Her Şeye Rağmen Doğru Yolda Olmak

Allah Teâlâ Maide 105’te buyurur: «Ey iman edenler! Siz kendinize bakın. Siz hidayet (doğruyu) bulmuşsanız, sapıtan size bir zarar vermez.»

Bazı koşullarda insanın yapabileceği hiçbir şey kalmıyor. İşte bu ayet, böylesi durumlar için bir çıkıştır. Özellikle günümüzdeki vakıa için bizden büyük bir yük kaldırıyor. Hiçbir şey yapamadığın koşularda kendine bakacaksın. Toplumun büyük çoğunluğu hangi yolda olursa olsun, sen doğru yolda olduğuna dikkat edeceksin.

Resûlullah ﷺ da bir hadiste der ki: «Eğer insanlar iyi yaparsa biz de yaparız, zulüm ederse biz de ederiz diyerek immea (bir görüşü, duruşu olmaksızın başkasına göre hareket eden, doğru veya yanlış olduğuna bakmadan çoğunluğun peşinde sürüklenen) olmayın. Ancak kendinizi; insanlar iyi yaparsa iyi yapacak, kötü yaparsa zulüm etmeyecek şekilde azmettirin [temellendirin].» [1]

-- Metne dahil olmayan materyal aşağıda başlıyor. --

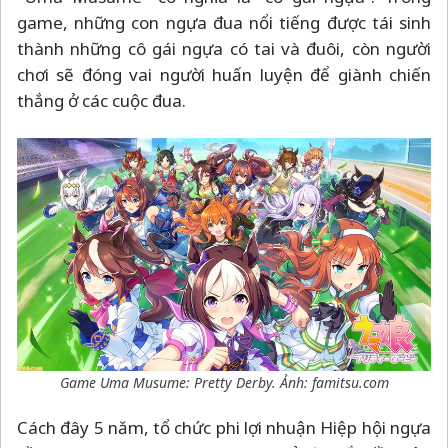
game, những con ngựa đua nổi tiếng được tái sinh
thành những cô gái ngựa có tai và đuôi, còn người
chơi sẽ đóng vai người huấn luyện để giành chiến
thắng ở các cuộc đua.
Game Uma Musume: Pretty Derby. Ảnh: famitsu.com
Cách đây 5 năm, tổ chức phi lợi nhuận Hiệp hội ngựa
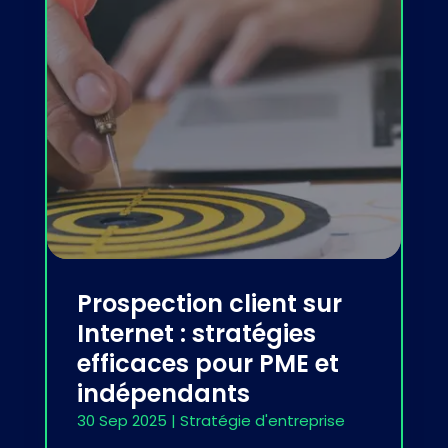
Prospection client sur
Internet : stratégies
efficaces pour PME et
indépendants
30 Sep 2025
|
Stratégie d'entreprise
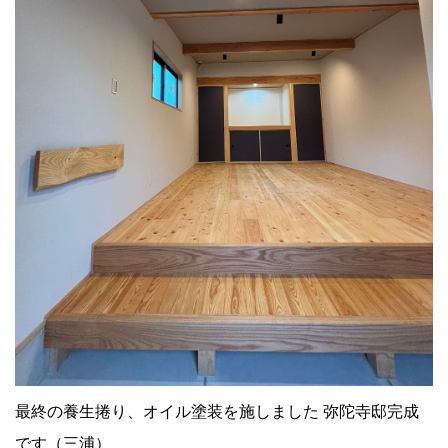
最終の養生捲り、オイル塗装を施しました 弥陀寺邸完成
です（三浦）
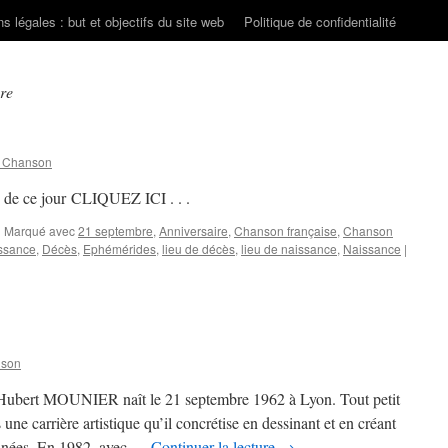
s légales : but et objectifs du site web
Politique de confidentialité
re
n Chanson
s de ce jour CLIQUEZ ICI . . .
|
Marqué avec
21 septembre
,
Anniversaire
,
Chanson française
,
Chanson
ssance
,
Décès
,
Ephémérides
,
lieu de décès
,
lieu de naissance
,
Naissance
|
nson
s Hubert MOUNIER naît le 21 septembre 1962 à Lyon. Tout petit
 une carrière artistique qu’il concrétise en dessinant et en créant
sinées. En 1982, avec …
Continuer la lecture
→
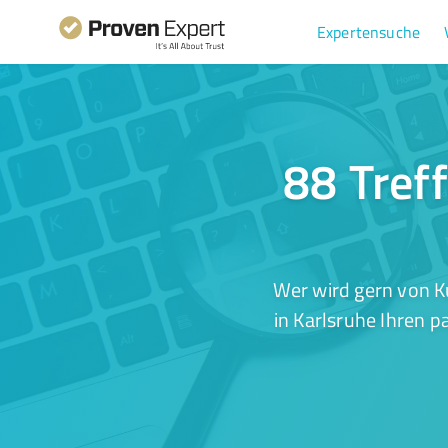
Expertensuche
88 Tref
Wer wird gern von K
in Karlsruhe Ihren p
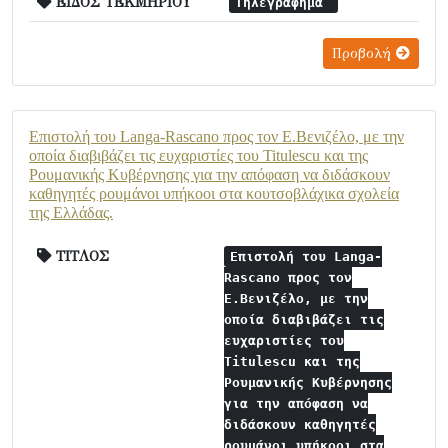
ΕΙΔΟΣ ΤΕΚΜΗΡΙΟΥ
Τηλεγράφημα
Προβολή
Επιστολή του Langa-Rascano προς τον Ε.Βενιζέλο, με την
οποία διαβιβάζει τις ευχαριστίες του Titulescu και της
Ρουμανικής Κυβέρνησης για την απόφαση να διδάσκουν
καθηγητές ρουμάνοι υπήκοοι στα κουτσοβλάχικα σχολεία
της Ελλάδας.
ΤΙΤΛΟΣ
Επιστολή του Langa-
Rascano προς τον
Ε.Βενιζέλο, με την
οποία διαβιβάζει τις
ευχαριστίες του
Titulescu και της
Ρουμανικής Κυβέρνησης
για την απόφαση να
διδάσκουν καθηγητές
ρουμάνοι υπήκοοι στα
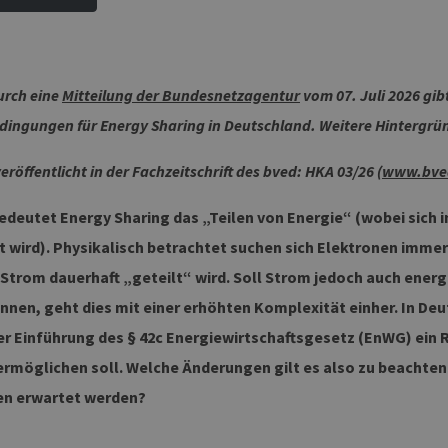
urch eine
Mitteilung der Bundesnetzagentur
vom 07. Juli 2026 gib
ngungen für Energy Sharing in Deutschland. Weitere Hintergrün
eröffentlicht in der Fachzeitschrift des bved: HKA 03/26 (
www.bved
edeutet Energy Sharing das „Teilen von Energie“ (wobei sich i
 wird). Physikalisch betrachtet suchen sich Elektronen imme
Strom dauerhaft „geteilt“ wird. Soll Strom jedoch auch ener
nen, geht dies mit einer erhöhten Komplexität einher. In De
er Einführung des § 42c Energiewirtschaftsgesetz (EnWG) ein
ermöglichen soll. Welche Änderungen gilt es also zu beachte
n erwartet werden?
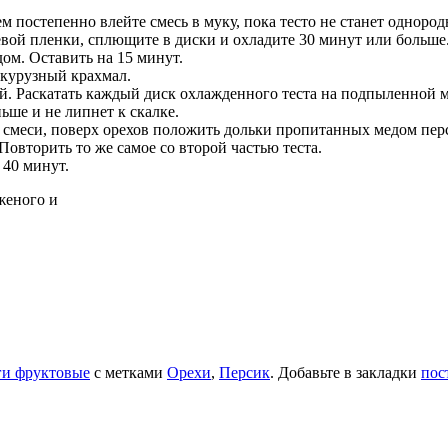
м постепенно влейте смесь в муку, пока тесто не станет одноро
вой пленки, сплющите в диски и охладите 30 минут или больше
ом. Оставить на 15 минут.
укурузный крахмал.
й. Раскатать каждый диск охлажденного теста на подпыленной м
ньше и не липнет к скалке.
смеси, поверх орехов положить дольки пропитанных медом перси
Повторить то же самое со второй частью теста.
 40 минут.
женого и
и фруктовые
с метками
Орехи
,
Персик
. Добавьте в закладки
пос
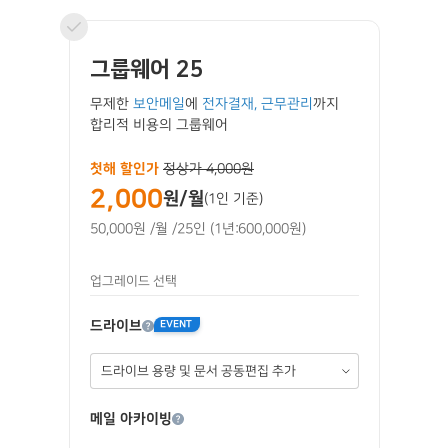
그룹웨어 25
무제한
보안메일
에
전자결재, 근무관리
까지
합리적 비용의 그룹웨어
첫해 할인가
정상가 4,000원
2,000
원/월
(1인 기준)
50,000원
/월
/25인
(1년:600,000원)
업그레이드 선택
드라이브
EVENT
메일 아카이빙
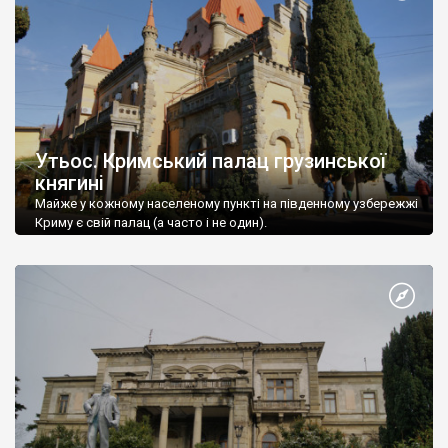
Утьос. Кримський палац грузинської
княгині
Майже у кожному населеному пункті на південному узбережжі
Криму є свій палац (а часто і не один).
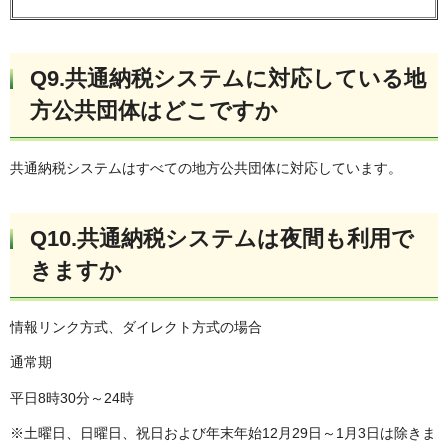
Q9.共通納税システムに対応している地
方公共団体はどこですか
共通納税システムはすべての地方公共団体に対応しています。
Q10.共通納税システムは夜間も利用で
きますか
情報リンク方式、ダイレクト方式の場合
通常期
平日8時30分～24時
※土曜日、日曜日、祝日および年末年始12月29日～1月3日は除きま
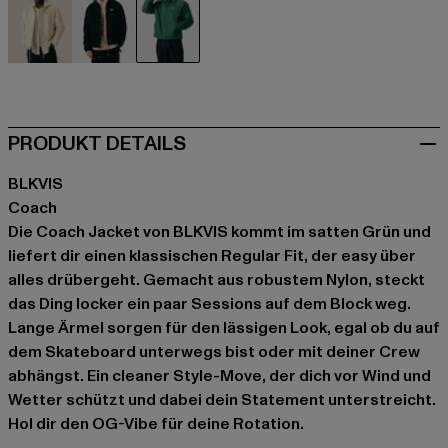
beige
schwarz
grün
PRODUKT DETAILS
BLKVIS
Coach
Die Coach Jacket von BLKVIS kommt im satten Grün und
liefert dir einen klassischen Regular Fit, der easy über
alles drübergeht. Gemacht aus robustem Nylon, steckt
das Ding locker ein paar Sessions auf dem Block weg.
Lange Ärmel sorgen für den lässigen Look, egal ob du auf
dem Skateboard unterwegs bist oder mit deiner Crew
abhängst. Ein cleaner Style-Move, der dich vor Wind und
Wetter schützt und dabei dein Statement unterstreicht.
Hol dir den OG-Vibe für deine Rotation.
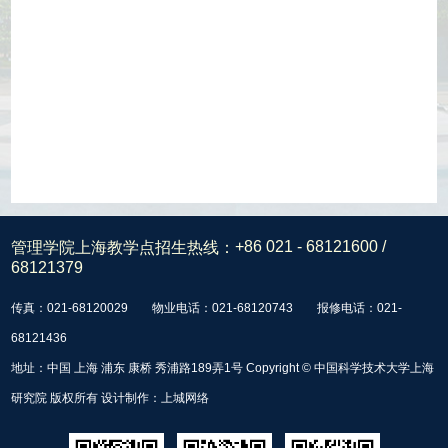
管理学院上海教学点招生热线：
+86 021 - 68121600 /
68121379
传真：021-68120029
物业电话：021-68120743
报修电话：021-
68121436
地址：中国 上海 浦东 康桥 秀浦路189弄1号 Copyright © 中国科学技术大学上海
研究院 版权所有 设计制作：
上城网络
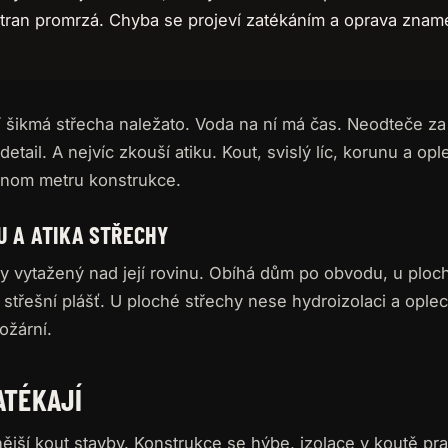
 stran promrzá. Chyba se projeví zatékáním a oprava znam
 šikmá střecha naležato. Voda na ní má čas. Neodteče za
etail. A nejvíc zkouší atiku. Kout, svislý líc, korunu a opl
ednom metru konstrukce.
U A ATIKA STŘECHY
chy vytažený nad její rovinu. Obíhá dům po obvodu, u ploc
 střešní plášť. U ploché střechy nese hydroizolaci a ople
ožární.
ATÉKAJÍ
ější kout stavby. Konstrukce se hýbe, izolace v koutě pr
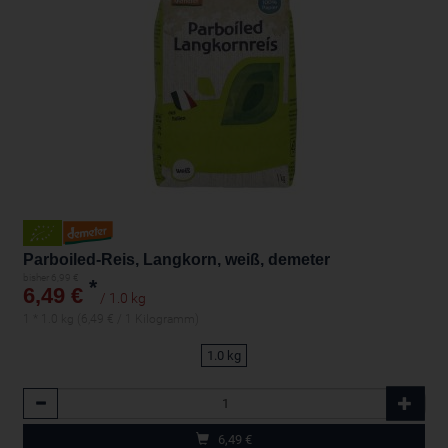
Parboiled-Reis, Langkorn, weiß, demeter
bisher 6,99 €
*
6,49 €
/ 1.0 kg
1 * 1.0 kg (6,49 € / 1 Kilogramm)
1.0 kg
Anzahl
6,49
€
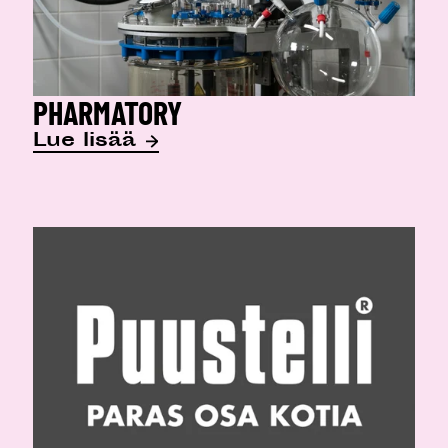
PHARMATORY
Lue lisää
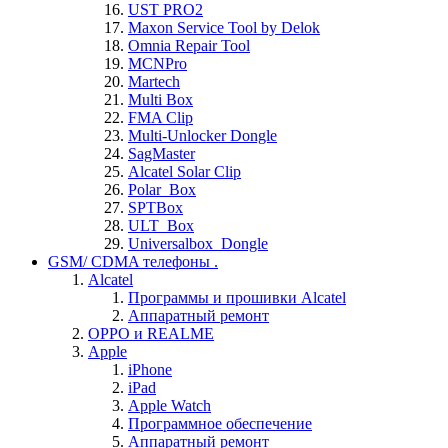
UST PRO2
Maxon Service Tool by Delok
Omnia Repair Tool
MCNPro
Martech
Multi Box
FMA Clip
Multi-Unlocker Dongle
SagMaster
Alcatel Solar Clip
Polar_Box
SPTBox
ULT_Box
Universalbox_Dongle
GSM/ CDMA телефоны .
Alcatel
Программы и прошивки Alcatel
Аппаратный ремонт
OPPO и REALME
Apple
iPhone
iPad
Apple Watch
Программное обеспечение
Аппаратный ремонт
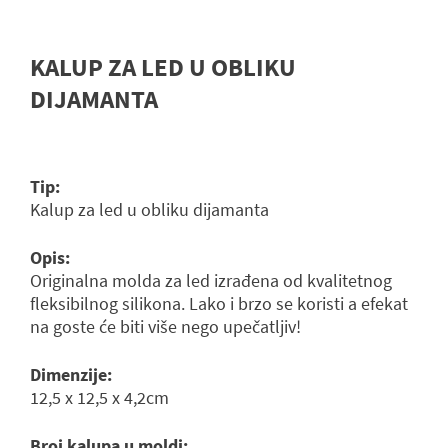
KALUP ZA LED U OBLIKU
DIJAMANTA
Tip:
Kalup za led u obliku dijamanta
Opis:
Originalna molda za led izrađena od kvalitetnog
fleksibilnog silikona. Lako i brzo se koristi a efekat
na goste će biti više nego upečatljiv!
Dimenzije:
12,5 x 12,5 x 4,2cm
Broj kalupa u moldi:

Bu hadis adalet açısından zirvedir. Konumuz bakımından ise, başkasının veya toplumun yanlışta olması, senin için bir mazeret olmayacağını ifade eder. İyi olabilmek için başkasının yanlışını bahane edemezsin. Her koşulda kendi nefsin adına iyi olmaya bakmalı ve kendin örnek kişilik olmaya çalışmalısın. Dünyayı ben mi kurtaracağım zihniyetiyle değil, kendimi kurtarmam gerekir mantığıyla hareket etmelisin. Sen doğru olduğun sürece, yanlışta olanın sana bir zararı olmaz, hesabı da senden sorulmaz. Yürüdüğün doğru yolun saliki az olabilir ancak bu, senin için bir gevşeme sebebi olmamalıdır. Buna karşın, kötü yolların yolcusunun çok olması da seni kandırmamalı ve Allah Teâlâ’nın; «Yeryüzündekilerin çoğunluğuna itaat edersen seni Allah’ın yolundan saptırırlar.» [2] ihtarını sana unutturmamalıdır.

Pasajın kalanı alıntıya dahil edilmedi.